C'est la première fois qu'un tel signal apparaît : l'étude de cohorte française MONALISA montre une surmortalité des patients atteints de neurolistériose recevant une corticothérapie par dexaméthasone telle qu’elle est prescrite dans les autres méningites bactériennes. Ces résultats ont été publiés dans le « Lancet Infectious Disease » par le Dr Caroline Charlier et le Pr Marc Lecuit responsable du Centre national de référence des Listeria (CNRL), à l'Institut Pasteur.
La listériose est une maladie à déclaration obligatoire rare en France, dont l’incidence est estimée à environ 5 cas par million d’habitants. Elle se manifeste par une infection materno-fœtale ou néonatale, une septicémie ou une infection neurologique.
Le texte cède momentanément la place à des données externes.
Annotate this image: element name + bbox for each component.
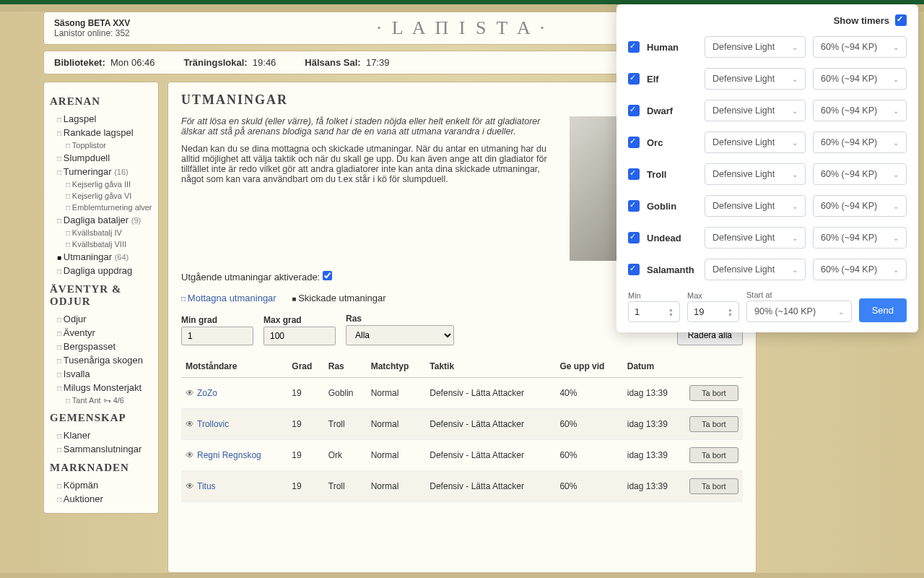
sidebar-item[interactable]: Bergspasset bbox=[50, 340, 152, 353]
race-label: Elf bbox=[647, 74, 697, 85]
tactic-select[interactable]: Defensive Light⌄ bbox=[705, 36, 806, 58]
sidebar-heading-market: MARKNADEN bbox=[50, 462, 152, 474]
giveup-select[interactable]: 60% (~94 KP)⌄ bbox=[813, 195, 907, 217]
race-checkbox[interactable] bbox=[628, 105, 640, 116]
col-grade: Grad bbox=[287, 355, 323, 378]
race-checkbox[interactable] bbox=[628, 200, 640, 212]
giveup-select[interactable]: 60% (~94 KP)⌄ bbox=[813, 259, 907, 280]
chevron-down-icon: ⌄ bbox=[893, 139, 899, 147]
giveup-select[interactable]: 60% (~94 KP)⌄ bbox=[813, 36, 907, 58]
race-checkbox[interactable] bbox=[628, 137, 640, 148]
giveup-select[interactable]: 60% (~94 KP)⌄ bbox=[813, 163, 907, 185]
sidebar-heading-adventure: ÄVENTYR & ODJUR bbox=[50, 283, 152, 308]
sidebar-item[interactable]: Odjur bbox=[50, 312, 152, 326]
race-tactic-popup: Show timers HumanDefensive Light⌄60% (~9… bbox=[616, 4, 918, 332]
chevron-down-icon: ⌄ bbox=[893, 107, 899, 115]
tactic-select[interactable]: Defensive Light⌄ bbox=[705, 195, 806, 217]
tactic-select[interactable]: Defensive Light⌄ bbox=[705, 259, 806, 280]
race-checkbox[interactable] bbox=[628, 232, 640, 243]
tab-sent[interactable]: Skickade utmaningar bbox=[292, 293, 385, 303]
tactic-select[interactable]: Defensive Light⌄ bbox=[705, 163, 806, 185]
chevron-down-icon: ⌄ bbox=[792, 234, 798, 242]
sidebar-subitem[interactable]: Tant Ant 🗝 4/6 bbox=[50, 394, 152, 406]
eye-icon[interactable]: 👁 bbox=[186, 388, 194, 398]
remove-button[interactable]: Ta bort bbox=[689, 416, 738, 432]
season-label: Säsong BETA XXV bbox=[54, 18, 130, 28]
giveup-select[interactable]: 60% (~94 KP)⌄ bbox=[813, 131, 907, 153]
online-count: 352 bbox=[116, 28, 130, 38]
opponent-link[interactable]: ZoZo bbox=[197, 388, 217, 398]
show-timers-checkbox[interactable] bbox=[895, 14, 907, 26]
tactic-select[interactable]: Defensive Light⌄ bbox=[705, 68, 806, 90]
race-checkbox[interactable] bbox=[628, 73, 640, 85]
race-label: Goblin bbox=[647, 201, 697, 212]
chevron-down-icon: ▼ bbox=[728, 312, 733, 317]
sidebar-item[interactable]: Sammanslutningar bbox=[50, 442, 152, 456]
remove-button[interactable]: Ta bort bbox=[689, 447, 738, 463]
sidebar-item[interactable]: Auktioner bbox=[50, 492, 152, 506]
online-label: Lanistor online: bbox=[54, 28, 113, 38]
sidebar-item[interactable]: Klaner bbox=[50, 428, 152, 442]
race-row: GoblinDefensive Light⌄60% (~94 KP)⌄ bbox=[628, 195, 907, 217]
sidebar-item[interactable]: Slumpduell bbox=[50, 151, 152, 165]
min-grade-input[interactable] bbox=[181, 327, 253, 345]
race-checkbox[interactable] bbox=[628, 41, 640, 53]
sidebar-item[interactable]: Köpmän bbox=[50, 478, 152, 492]
sidebar-item[interactable]: Äventyr bbox=[50, 326, 152, 340]
sidebar-item[interactable]: Milugs Monsterjakt bbox=[50, 381, 152, 394]
tab-received[interactable]: Mottagna utmaningar bbox=[181, 293, 276, 303]
eye-icon[interactable]: 👁 bbox=[186, 450, 194, 460]
opponent-link[interactable]: Regni Regnskog bbox=[197, 450, 261, 460]
chevron-down-icon: ⌄ bbox=[893, 266, 899, 274]
sidebar-item[interactable]: Lagspel bbox=[50, 112, 152, 126]
sidebar-subitem[interactable]: Kvällsbatalj VIII bbox=[50, 238, 152, 250]
popup-max-input[interactable]: 19 ▲▼ bbox=[687, 301, 739, 322]
race-filter-select[interactable]: Alla bbox=[346, 325, 454, 345]
opponent-link[interactable]: Titus bbox=[197, 481, 216, 491]
sidebar-heading-community: GEMENSKAP bbox=[50, 412, 152, 424]
max-grade-input[interactable] bbox=[263, 327, 336, 345]
race-checkbox[interactable] bbox=[628, 264, 640, 275]
sidebar-item[interactable]: Rankade lagspel bbox=[50, 126, 152, 139]
giveup-select[interactable]: 60% (~94 KP)⌄ bbox=[813, 100, 907, 121]
opponent-link[interactable]: Trollovic bbox=[197, 419, 229, 429]
popup-max-label: Max bbox=[687, 291, 739, 300]
outgoing-checkbox[interactable] bbox=[323, 271, 332, 280]
giveup-select[interactable]: 60% (~94 KP)⌄ bbox=[813, 68, 907, 90]
chevron-down-icon: ⌄ bbox=[792, 266, 798, 274]
sidebar-item[interactable]: Dagliga bataljer (9) bbox=[50, 213, 152, 227]
sidebar-item[interactable]: Tusenåriga skogen bbox=[50, 353, 152, 367]
eye-icon[interactable]: 👁 bbox=[186, 481, 194, 491]
popup-min-input[interactable]: 1 ▲▼ bbox=[628, 301, 680, 322]
tactic-select[interactable]: Defensive Light⌄ bbox=[705, 100, 806, 121]
sidebar-subitem[interactable]: Kejserlig gåva III bbox=[50, 178, 152, 190]
eye-icon[interactable]: 👁 bbox=[186, 419, 194, 429]
sidebar-subitem[interactable]: Kvällsbatalj IV bbox=[50, 227, 152, 238]
popup-start-label: Start at bbox=[746, 290, 852, 299]
timer-item: Biblioteket: Mon 06:46 bbox=[54, 57, 154, 68]
sidebar-item[interactable]: Turneringar (16) bbox=[50, 165, 152, 178]
race-label: Salamanth bbox=[647, 264, 697, 275]
sidebar-item[interactable]: Dagliga uppdrag bbox=[50, 264, 152, 277]
remove-button[interactable]: Ta bort bbox=[689, 478, 738, 494]
sidebar-item[interactable]: Isvalla bbox=[50, 367, 152, 381]
sidebar-item[interactable]: Utmaningar (64) bbox=[50, 250, 152, 264]
sidebar-subitem[interactable]: Kejserlig gåva VI bbox=[50, 190, 152, 202]
tactic-select[interactable]: Defensive Light⌄ bbox=[705, 227, 806, 249]
chevron-down-icon: ▼ bbox=[668, 312, 674, 317]
min-grade-label: Min grad bbox=[181, 315, 253, 325]
popup-start-select[interactable]: 90% (~140 KP) ⌄ bbox=[746, 301, 852, 322]
race-checkbox[interactable] bbox=[628, 168, 640, 180]
sidebar-subitem[interactable]: Topplistor bbox=[50, 139, 152, 151]
chevron-down-icon: ⌄ bbox=[792, 139, 798, 147]
tactic-select[interactable]: Defensive Light⌄ bbox=[705, 131, 806, 153]
remove-button[interactable]: Ta bort bbox=[689, 385, 738, 401]
sidebar-subitem[interactable]: Emblemturnering alver bbox=[50, 202, 152, 213]
intro-paragraph: Nedan kan du se dina mottagna och skicka… bbox=[181, 144, 555, 184]
giveup-select[interactable]: 60% (~94 KP)⌄ bbox=[813, 227, 907, 249]
send-button[interactable]: Send bbox=[859, 298, 907, 322]
col-tactic: Taktik bbox=[425, 355, 555, 378]
race-label: Troll bbox=[647, 169, 697, 180]
chevron-down-icon: ⌄ bbox=[792, 75, 798, 83]
timer-item: Träningslokal: 19:46 bbox=[183, 57, 276, 68]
Les formes non materno-néonatales sont associées à une mortalité de 20 à 30 %. Chez la femme enceinte, l'oinfection peut provoquer un avortement, un accouchement prématuré ou une infection néonatale.
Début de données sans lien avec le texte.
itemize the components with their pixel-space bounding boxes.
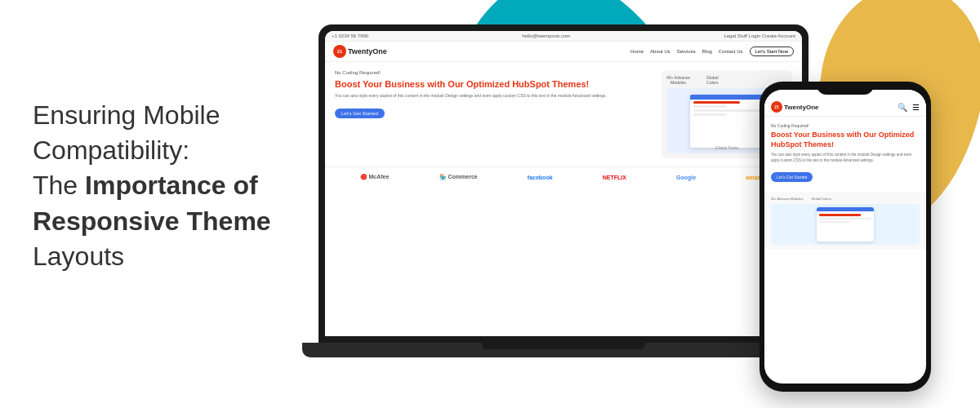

Un risque de décès multiplié par 4,5
La cohorte MONALISA a été mise en place par le CNRL entre novembre 2009 et juillet 2013. Le Dr Caroline Charlier, de l'Institut Pasteur et de l'hôpital Necker-Enfants malades (AP-HP Université Paris Descartes) et ses collègues, assistés de médecins de la France entière, ont inclus 818 cas, dont 107 infections maternelles ou néonatales, 427 bactériémies et 252 cas de listériose neuroméningée.
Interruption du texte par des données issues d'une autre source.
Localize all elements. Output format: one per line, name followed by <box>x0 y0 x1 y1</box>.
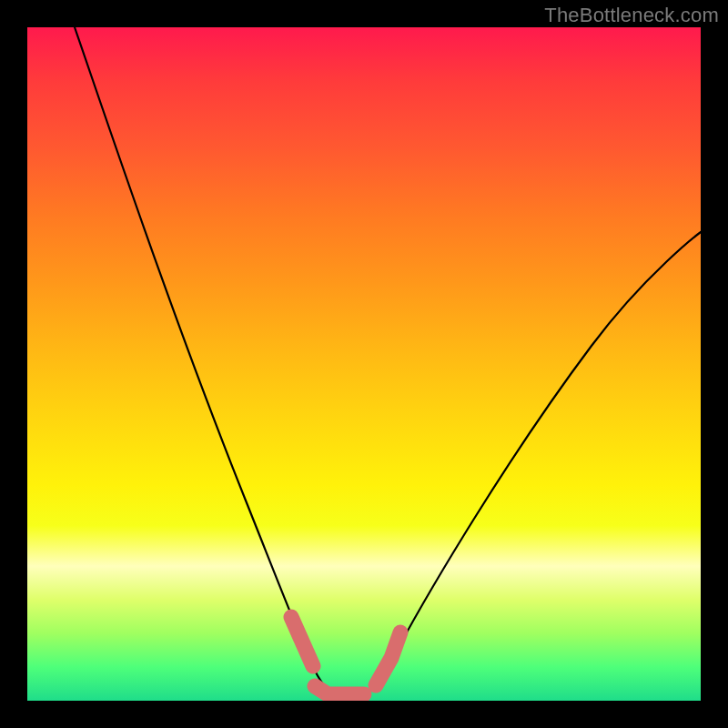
watermark-text: TheBottleneck.com <box>544 4 719 27</box>
curve-layer <box>27 27 701 701</box>
chart-frame: TheBottleneck.com <box>0 0 728 728</box>
plot-area <box>27 27 701 701</box>
highlight-segment <box>291 617 400 694</box>
bottleneck-curve <box>75 27 701 698</box>
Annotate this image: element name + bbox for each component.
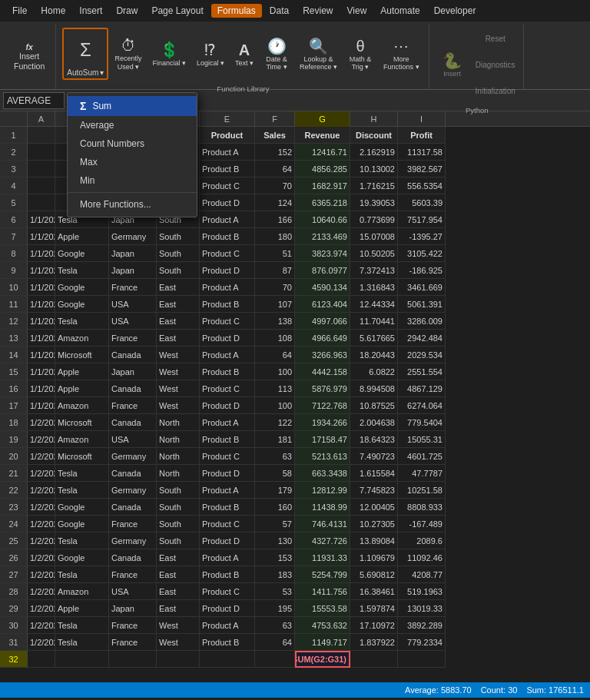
data-cell[interactable]: 64 <box>255 634 295 651</box>
data-cell[interactable]: Tesla <box>55 262 109 279</box>
data-cell[interactable]: Product C <box>200 177 255 194</box>
data-cell[interactable]: 5603.39 <box>398 194 446 211</box>
data-cell[interactable]: 1/1/2023 <box>28 363 55 380</box>
data-cell[interactable]: 1.615584 <box>350 465 398 482</box>
name-box[interactable] <box>3 92 65 109</box>
data-cell[interactable]: 19.39053 <box>350 194 398 211</box>
data-cell[interactable]: Tesla <box>55 482 109 499</box>
data-cell[interactable]: 8.994508 <box>350 380 398 397</box>
data-cell[interactable]: West <box>157 397 200 414</box>
data-cell[interactable] <box>255 651 295 668</box>
data-cell[interactable]: Microsoft <box>55 414 109 431</box>
data-cell[interactable]: 1149.717 <box>295 634 350 651</box>
data-cell[interactable]: North <box>157 414 200 431</box>
data-cell[interactable]: 4753.632 <box>295 617 350 634</box>
data-cell[interactable]: 64 <box>255 161 295 177</box>
data-cell[interactable]: East <box>157 566 200 583</box>
data-cell[interactable]: 2942.484 <box>398 330 446 347</box>
data-cell[interactable]: East <box>157 279 200 296</box>
data-cell[interactable]: 47.7787 <box>398 465 446 482</box>
lookup-reference-button[interactable]: 🔍 Lookup &Reference ▾ <box>295 26 342 81</box>
data-cell[interactable]: 1/2/2023 <box>28 549 55 566</box>
data-cell[interactable]: Amazon <box>55 583 109 600</box>
header-cell[interactable]: Revenue <box>295 127 350 144</box>
data-cell[interactable]: Product C <box>200 245 255 262</box>
data-cell[interactable]: 7122.768 <box>295 397 350 414</box>
data-cell[interactable]: 51 <box>255 245 295 262</box>
data-cell[interactable]: 1.109679 <box>350 549 398 566</box>
data-cell[interactable]: 1/2/2023 <box>28 516 55 532</box>
data-cell[interactable]: 5876.979 <box>295 380 350 397</box>
data-cell[interactable]: 4966.649 <box>295 330 350 347</box>
data-cell[interactable]: 10.87525 <box>350 397 398 414</box>
data-cell[interactable]: -1395.27 <box>398 228 446 245</box>
autosum-button[interactable]: Σ AutoSum ▾ <box>62 28 108 80</box>
data-cell[interactable]: Tesla <box>55 566 109 583</box>
data-cell[interactable]: 153 <box>255 549 295 566</box>
data-cell[interactable]: 779.5404 <box>398 414 446 431</box>
data-cell[interactable]: 6123.404 <box>295 296 350 313</box>
recently-used-button[interactable]: ⏱ RecentlyUsed ▾ <box>110 26 146 81</box>
data-cell[interactable]: 17158.47 <box>295 431 350 448</box>
data-cell[interactable]: West <box>157 363 200 380</box>
insert-function-button[interactable]: fx Insert Function <box>8 29 51 85</box>
data-cell[interactable]: 6.0822 <box>350 363 398 380</box>
data-cell[interactable]: 10251.58 <box>398 482 446 499</box>
data-cell[interactable]: Google <box>55 549 109 566</box>
dropdown-item-more-functions...[interactable]: More Functions... <box>68 195 197 214</box>
data-cell[interactable]: South <box>157 482 200 499</box>
data-cell[interactable]: 1/2/2023 <box>28 414 55 431</box>
data-cell[interactable]: Product C <box>200 583 255 600</box>
data-cell[interactable]: 12.44334 <box>350 296 398 313</box>
data-cell[interactable]: 63 <box>255 617 295 634</box>
data-cell[interactable]: 3266.963 <box>295 347 350 363</box>
data-cell[interactable] <box>200 651 255 668</box>
data-cell[interactable]: =SUM(G2:G31) <box>295 651 350 668</box>
data-cell[interactable]: 779.2334 <box>398 634 446 651</box>
date-time-button[interactable]: 🕐 Date &Time ▾ <box>260 26 293 81</box>
data-cell[interactable]: Germany <box>109 228 157 245</box>
menu-formulas[interactable]: Formulas <box>211 4 262 18</box>
data-cell[interactable]: 183 <box>255 566 295 583</box>
data-cell[interactable]: Japan <box>109 600 157 617</box>
data-cell[interactable]: West <box>157 617 200 634</box>
data-cell[interactable]: Product A <box>200 144 255 161</box>
data-cell[interactable]: 4856.285 <box>295 161 350 177</box>
data-cell[interactable]: 87 <box>255 262 295 279</box>
data-cell[interactable]: 6274.064 <box>398 397 446 414</box>
data-cell[interactable]: Google <box>55 279 109 296</box>
data-cell[interactable]: 1.837922 <box>350 634 398 651</box>
data-cell[interactable]: South <box>157 262 200 279</box>
data-cell[interactable]: Microsoft <box>55 448 109 465</box>
data-cell[interactable]: Product D <box>200 532 255 549</box>
data-cell[interactable]: 5.617665 <box>350 330 398 347</box>
data-cell[interactable]: North <box>157 465 200 482</box>
data-cell[interactable]: 63 <box>255 448 295 465</box>
data-cell[interactable]: USA <box>109 431 157 448</box>
data-cell[interactable]: France <box>109 634 157 651</box>
data-cell[interactable]: Product A <box>200 617 255 634</box>
data-cell[interactable]: 4997.066 <box>295 313 350 330</box>
data-cell[interactable]: 70 <box>255 279 295 296</box>
data-cell[interactable]: 160 <box>255 499 295 516</box>
data-cell[interactable]: 181 <box>255 431 295 448</box>
data-cell[interactable]: Product C <box>200 516 255 532</box>
data-cell[interactable]: 1/1/2023 <box>28 380 55 397</box>
text-button[interactable]: A Text ▾ <box>230 26 258 81</box>
menu-page-layout[interactable]: Page Layout <box>145 4 209 18</box>
data-cell[interactable]: 11317.58 <box>398 144 446 161</box>
data-cell[interactable]: Canada <box>109 414 157 431</box>
data-cell[interactable]: 1934.266 <box>295 414 350 431</box>
data-cell[interactable]: 1/1/2023 <box>28 397 55 414</box>
data-cell[interactable]: 15.07008 <box>350 228 398 245</box>
data-cell[interactable]: 5254.799 <box>295 566 350 583</box>
diagnostics-button[interactable]: Diagnostics <box>472 52 519 77</box>
data-cell[interactable]: Germany <box>109 482 157 499</box>
data-cell[interactable] <box>109 651 157 668</box>
data-cell[interactable]: 12812.99 <box>295 482 350 499</box>
data-cell[interactable]: Product C <box>200 313 255 330</box>
data-cell[interactable]: Japan <box>109 245 157 262</box>
data-cell[interactable]: 519.1963 <box>398 583 446 600</box>
data-cell[interactable]: 108 <box>255 330 295 347</box>
data-cell[interactable]: Product D <box>200 465 255 482</box>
Plus de la moitié (54 %) des patients victimes de neurolistérioses est décédée au bout de trois mois. Les patients traités par corticoïdes avaient un risque de décès à 3 mois multiplié par 4,58 comparés à ceux qui n'en recevaient pas (survie de 52 % sous corticoïdes versus 73 %).
« Il n'existe pas de recommandations spécifiques aux neurolistérioses », explique le Dr Charlier. mais « la prescription de corticoïdes, qui est recommandée dans les méningites bactériennes, semble délétère chez les patients atteints de neurolistériose ». Le Pr Lecuit précise que « les raisons qui expliquent cette surmortalité restent à déterminer ». Il souligne « le très mauvais pronostic des neurolistérioses, avec seulement seuls 33 % des patients atteints ont survécu sans séquelles ».
La première étude de cohorte prospective du genre
Ces travaux constituent la première étude de cohorte prospective visant à caractériser les facteurs pronostiques des listérioses en France. Ils confirment la grande sévérité des différentes formes d'infection à Listeria. Seulement 5 % des femmes enceintes infectées n'ont pas connu d'événement grave, et 24 % d'entre elles ont perdu leur bébé. Les auteurs notent que toutes les pertes fœtales survenaient en cas d’infection maternelle avant 29 semaines d'aménorrhée, et au maximum dans les 2 jours suivant le début de la prise en charge. En dehors de la grossesse, l'un des facteurs prédictifs les importants de mortalité était la présence d'un cancer non guéri (risque de décès à 3 mois multiplié par 5,19) ou l’aggravation d’une comorbidité (mortalité à 3 mois multipliée par 2).
En France métropolitaine, entre 350 et 400 cas de listériose sont déclarés tous les ans. Après une nette décroissance du nombre de cas depuis les années 1990 (en lien avec la mise en place de mesures nationales de contrôle alimentaire), on note une augmentation des cas depuis 2006-7, liée à une augmentation du nombre de formes septicémiques. La cause en reste inconnue à ce jour, et est en cours d’investigation. Elle pourrait être en lien avec le vieillissement de la population et l’administration accrue de traitements immunosuppresseurs.